Sustaining its record-shattering week, the state of Florida posted 9,585 fresh COVID-19 cases - breaking its record of 8,942 cases from the previous day.  Florida's total number of cases is now pegged at 132,545.

According to the Florida Department of Health, hospitalizations have reached 14,136. Almost 3,400 people have perished from the virus in Florida.

The state surpassed its own record for new daily cases in the last few days. Also on Friday, Florida smashed its own testing record, conducting over 78,000 tests. Conservative politicians, including US President Donald Trump and Florida Governor Ron DeSantis blamed the higher testing levels for the recent spikes.

Florida is one of Sun Belt states like Arizona. Texas and California, where cases have spiked in the past week, prompting authorities to slow down business reopenings.

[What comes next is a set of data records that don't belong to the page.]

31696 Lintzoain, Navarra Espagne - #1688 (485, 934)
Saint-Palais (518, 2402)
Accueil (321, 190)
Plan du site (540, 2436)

Mayor Carlos Gimenez of Miami-Dade County said late Friday that the city's iconic beaches will be closed down for Independence Day holidays. In a statement, the mayor said the five-day suspension will be extended beginning July 3 if conditions in the state do not change.

Some medical experts first postulated that the second wave of cases of coronavirus would hit the US when winter comes later this year alongside seasonal flu - but many are now wondering if there is already a second outbreak.

After spending the better half of two months sheltering in place, Americans are eager to return to work and their normal routines, with governors rolling back stay-at-home orders in virtually every state while following new guidelines from Centers for Disease Control on reopening non-essential businesses.

The dramatic increase in cases over the past few weeks in Florida, and other states, can be seen in the internal Centers for Disease Control and Prevention maps. Those maps, part of CDC's daily monitoring shows that around one month earlier many areas in Florida were marked in blue, orange, and yellow, indicating they were in a downward trajectory for coronavirus cases.

Now nearly all of Florida is covered in red, indicating that those counties of the state are seeing no downward trajectory. The maps also show substantially fewer regions across the US trending down than there just a month ago.

Despite DeSantis maintaining that his administration is not looking at reimposing stay-at-home mandates, many non-essential establishments in Florida are already shutting down at the owners' discretion because of the big increases in local COVID-19 transmission.

The same holds true for food businesses and bars in other states, like Iowa, according to reports from the Des Moines Register, and in Arizona, where large surges in new coronavirus cases in Phoenix in particular are too critical to ignore, per the Arizona Republic.